Bush, whose personal approval ratings have been dragged down by a combination of Iraq and the fallout from the Hurricane Katrina debacle, warned on Wednesday, however, that violence could surge before Iraqis vote on a new constitution next month.
He said US troops were ready and would not let "terrorists" obstruct the "march of freedom", apparently trying to convince Americans of progress in Iraq, despite the deaths of more than 1900 US troops since March 2003.
"Our strategy is clear in Iraq. We are hunting down high-value targets," Bush said, highlighting the killing of Abu Azzam, who the US military and Iraqi government said was al-Qaida's No 2 in the country.
"This guy is a brutal killer," Bush said.
Al-Qaida has denied that Abu Azzam, also known as Abd Allah Nahim but whose real name was Abd Allah Mohammed al-Juhaari, was its second in command in Iraq.
Despite his demise, Bush warned of the likelihood of more violence in the run-up to a referendum on a draft post-Saddam Hussein constitution next month and elections due before mid-December.
Bush expects more violence
before the charter referendum
"As these milestones approach, we can expect there to be increasing violence from the terrorists," Bush said, after a briefing from US Central Command chief, General John Abizaid, General George Casey, commander of US forces in Iraq and Chairman of the Joint Chiefs of Staff Richard Myers.
Despite his outlining of progress in halting fighters' infiltration of Iraq and in the training of Iraqi troops, Bush's statement did not contain new material or initiatives to stem violence in the country.
But Bush, in an apparent sign of concern about restiveness in Congress over the human, diplomatic and financial cost of the US presence in Iraq, unusually called directly on key members of both parties to heed the generals' message.
"As these milestones approach, we can expect there to be increasing violence from the terrorists"
US President George Bush
"I urge the members of Congress to attend the briefings with generals Abizaid and Casey," he said in the televised statement from the White House Rose Garden.
"I urge them to ask questions about our efforts in Iraq and to listen carefully about the type of war we fight.
"The support of Congress for our troops and our mission is important, and Americans need to know about the gains we have made in recent weeks and months."
Congressional opponents of the continuing US presence in Iraq are circulating a joint resolution which would require Bush to announce a timetable for withdrawal by the end of the year, and begin drawdowns in 2006.
The White House and its top ally, British Prime Minister Tony Blair, have argued that such a step would send a signal of softening resolve that would embolden fighters in Iraq.
Bush's ratings have suffered from
the Hurricane Katrina debacle
They also argue it would be wrong to abandon the Iraqi people, as they trek along the painful path to democracy.

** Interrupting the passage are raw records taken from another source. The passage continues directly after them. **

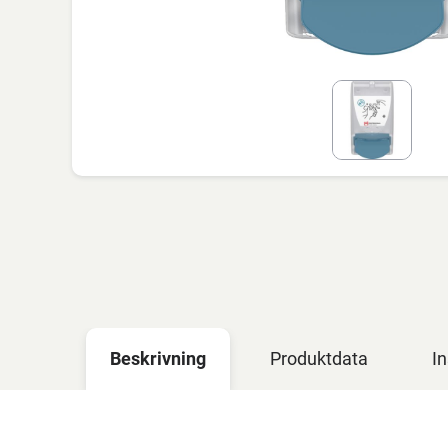
Beskrivning
Produktdata
In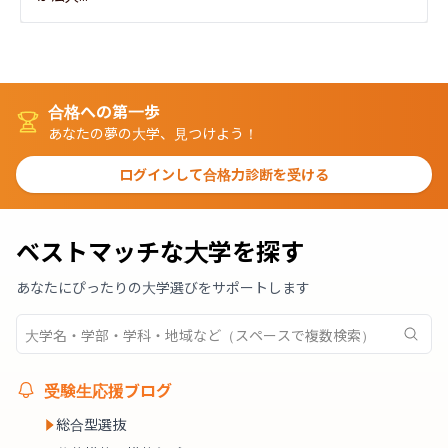
合格への第一歩
あなたの夢の大学、見つけよう！
ログインして合格力診断を受ける
ベストマッチな大学を探す
あなたにぴったりの大学選びをサポートします
受験生応援ブログ
総合型選抜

According to a CNN/USA Today Gallup poll released a week ago, support for Bush's management of the war in Iraq dropped to 32%.
A Wall Street Journal/NBC News poll released on 15 September showed his overall ratings had sunk to 40%, a record low.
About 55% of those polled supported bringing US troops home from Iraq, while 36% supported Bush's policy of keeping the troops in place until peace can be guaranteed.
Britain's Foreign Secretary Jack Straw on Wednesday also warned of more dark moments ahead in Iraq.
He spoke of the difficulties of nation-building, after British troops were stoned and petrol-bombed by rioters earlier this month.
"None of us should underestimate the challenges that still lie ahead in Iraq. Nation-building from a violent past has never been easy"
Britain's foreign secretary
Addressing the governing Labour Party's annual conference, Straw cautioned that it would take time to rebuild a country that suffered a dictatorial, violent past.
"None of us should underestimate the challenges that still lie ahead in Iraq," Straw said. "Nation-building from a violent past has never been easy."
Straw was heckled by an elderly delegate who shouted "That's a lie" as the foreign secretary justified the continued presence of British troops in Iraq.
The man was removed from the conference hall by stewards, prompting complaints from other delegates.
Cannot force democracy
But unlike previous years, where anger over the US-led invasion dominated the sidelines of the conference, criticism of the war was muted and largely absent.
During a debate on Britain's foreign policy, Iraq was mentioned by only one speaker, trade unionist Barry Camfield.
"Our troops should be pulled out now and quickly. You cannot force democracy on a people by means of war"
Trade unionist Barry Camfield
"Our troops should be pulled out now and quickly," he told the conference hall, drawing some cheers and applause.
"You cannot force democracy on a people by means of war."
Prime Minister Tony Blair has resisted calls to withdraw Britain's 8500 troops from Iraq, saying he is committed to help the fledgling government there restore order and build democratic institutions.